Une cellule pour l'électrolyse industrielle des solutions de chlorure de sodium est parcourue par
un courant d’intensité I = 50 kA. L'anode est en graphite, la cathode en fer.
a) Quelle est la masse mCl2 de dichlore obtenue par jour (24 h) ?
b) Quel est le volume de dichlore obtenu dans les conditions d'expérience où le volume molaire
des gaz est V0 = 29,0 L.mol−1 ?
c) Quelle est la puissance électrique Pé reçue par l'électrolyseur, la tension appliquée et de
U = 4,3 V ?
d) Quelle est l'énergie électrique W é dépensée pour produire une tonne de dichlore ?
e) Les cellules modernes utilisent des anodes en titane pour produire du dichlore. La tension
appliquée est de 4,0 V pour une même intensité à travers l'électrolyseur.
Quel est le gain d'énergie électrique sur la production d'une tonne de dichlore ?
IV) Electrolyse du sulfate de cadmium.
On effectue l'électrolyse d'une solution de sulfate de cadmium (II) acidifiée à l'acide sulfurique.
a) Faire la liste des réactions susceptibles de se dérouler à chaque électrode.
b) On observe un dépôt métallique sur l'une des électrodes et un dégagement gazeux sur
l'autre.
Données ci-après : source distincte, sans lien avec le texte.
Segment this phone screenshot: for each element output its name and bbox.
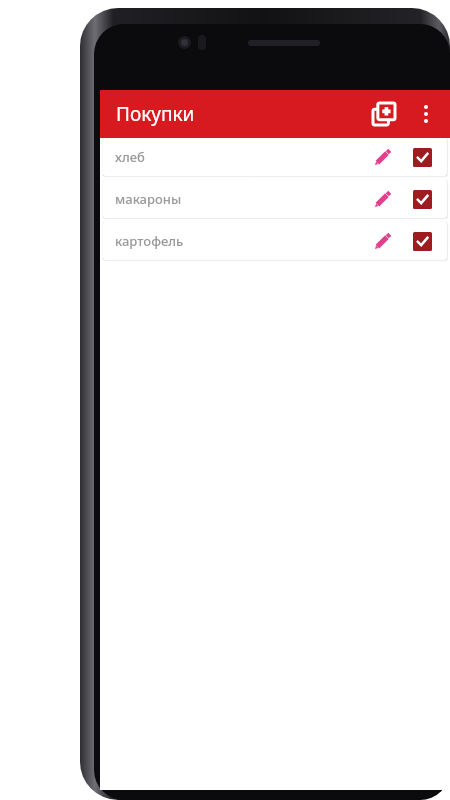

Identifier les produits formés, l’électrode concernée et établir le bilan de l'électrolyse.
c) Déterminer la d.d.p. théorique minimale qu'il faut appliquer pour réaliser cette électrolyse.
d) Dans les conditions industrielles, sous une tension de 3 V, l'intensité est maintenue
constante et égale 25,0 kA. Quelle est la masse de métal que l'on peut obtenir au bout de
12 h ? Quelle est l'énergie électrique absorbée par l'électrolyseur pendant ces 12 h ? Quelle
est la puissance électrique consommée ?
On donne les potentiels standards d'oxydoréduction suivants :
E0S2O82−/SO42− = 2,01 V ; E0O2/H2O = 1,23 V ; E0SO42−/SO2 = 0,17 V ; E0H3O+/H20,00 V ;
E0Cd2+/Cd = − 0,40 V
On donne : charge élémentaire e = 1,6.10−19 C; nombre d'Avogadro NA = 6,02.1023.
masses molaires atomiques : MCd = 112,4 g.mol−1.